Gandhiji led a simple life, devoid of complications. Though he could have lived a lavish life and had all the means to do so, he chose simplicity. Be it his clothes, food, or way of life, he kept things simple. The same holds true for your investments as well. Keeping them simple and avoiding complications can help you better monitor your portfolio in the long run.

For example, to gain inflation-indexed returns and build a corpus for long-term goals such as children’s higher education and retirement, you can look forward to investing in equities through direct stocks or mutual funds.

To provide stability to your portfolio, you can contemplate investing in debt funds, government bonds, or fixed deposits. Similarly, you can park money in liquid funds to build an emergency corpus. These instruments are well regulated and are relatively easy to understand.

Having said that, financial markets also have complicated instruments where regulations are ambiguous. Investing in them exposes you and your finances to unnecessary risks. Adopting a straightforward approach helps you make easy tweaks as and when required to reach your goals.

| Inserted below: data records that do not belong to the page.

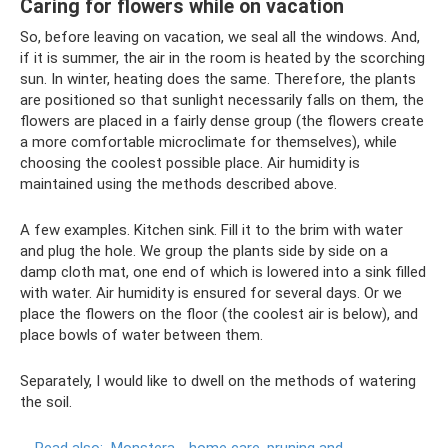
Caring for flowers while on vacation
So, before leaving on vacation, we seal all the windows. And,
if it is summer, the air in the room is heated by the scorching
sun. In winter, heating does the same. Therefore, the plants
are positioned so that sunlight necessarily falls on them, the
flowers are placed in a fairly dense group (the flowers create
a more comfortable microclimate for themselves), while
choosing the coolest possible place. Air humidity is
maintained using the methods described above.
A few examples. Kitchen sink. Fill it to the brim with water
and plug the hole. We group the plants side by side on a
damp cloth mat, one end of which is lowered into a sink filled
with water. Air humidity is ensured for several days. Or we
place the flowers on the floor (the coolest air is below), and
place bowls of water between them.
Separately, I would like to dwell on the methods of watering
the soil.
Read also:
Monstera - home care, pruning and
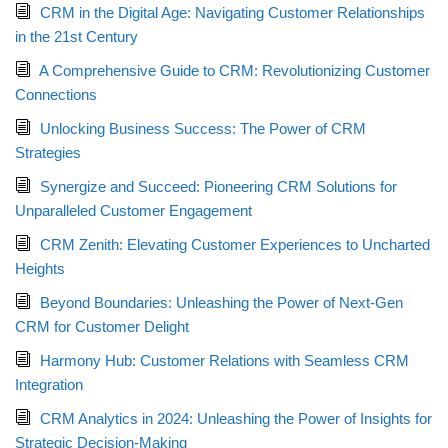
CRM in the Digital Age: Navigating Customer Relationships
in the 21st Century
A Comprehensive Guide to CRM: Revolutionizing Customer
Connections
Unlocking Business Success: The Power of CRM
Strategies
Synergize and Succeed: Pioneering CRM Solutions for
Unparalleled Customer Engagement
CRM Zenith: Elevating Customer Experiences to Uncharted
Heights
Beyond Boundaries: Unleashing the Power of Next-Gen
CRM for Customer Delight
Harmony Hub: Customer Relations with Seamless CRM
Integration
CRM Analytics in 2024: Unleashing the Power of Insights for
Strategic Decision-Making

Get the Much-Needed Start, However Small it May Be

Gandhiji’s movement for India’s freedom didn’t become a mass movement overnight. He started it on a small scale and scaled it up gradually. However, the start was all that mattered. It’s the same with your investments. You need to start and build on it. For example, if you want to gain from the market’s highs and lows, a systematic investment plan in mutual funds from as little as ₹ 500 can be the trigger.

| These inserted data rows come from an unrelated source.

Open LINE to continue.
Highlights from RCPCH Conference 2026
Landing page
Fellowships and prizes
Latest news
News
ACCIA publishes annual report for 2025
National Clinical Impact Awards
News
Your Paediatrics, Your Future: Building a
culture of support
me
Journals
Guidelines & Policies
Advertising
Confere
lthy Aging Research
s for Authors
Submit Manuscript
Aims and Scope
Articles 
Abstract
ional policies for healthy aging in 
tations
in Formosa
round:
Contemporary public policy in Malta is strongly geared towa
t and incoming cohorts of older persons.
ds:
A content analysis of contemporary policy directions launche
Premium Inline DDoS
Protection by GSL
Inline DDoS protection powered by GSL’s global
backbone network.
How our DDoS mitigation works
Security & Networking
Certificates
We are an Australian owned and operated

You can gradually top up the amount to build a bigger corpus for the said goal. The sooner you start, the better it is as it brings compounding into play that has a multiplier effect on wealth creation. Irrespective of the time horizon for your goals, being an early bird has its advantage.

The Final Word

Bapu always believed that your actions today will have a defining impact on your future. It couldn’t be truer when it comes to investments and finances. A disciplined approach and focus on the big picture, two essential traits of Gandhiji’s life, will help you better tide volatility and address your goals.

(Disclaimer: The views/suggestions/advice expressed here in this article are solely by investment experts. Zee Business suggests its readers to consult with their investment advisers before making any financial decision.)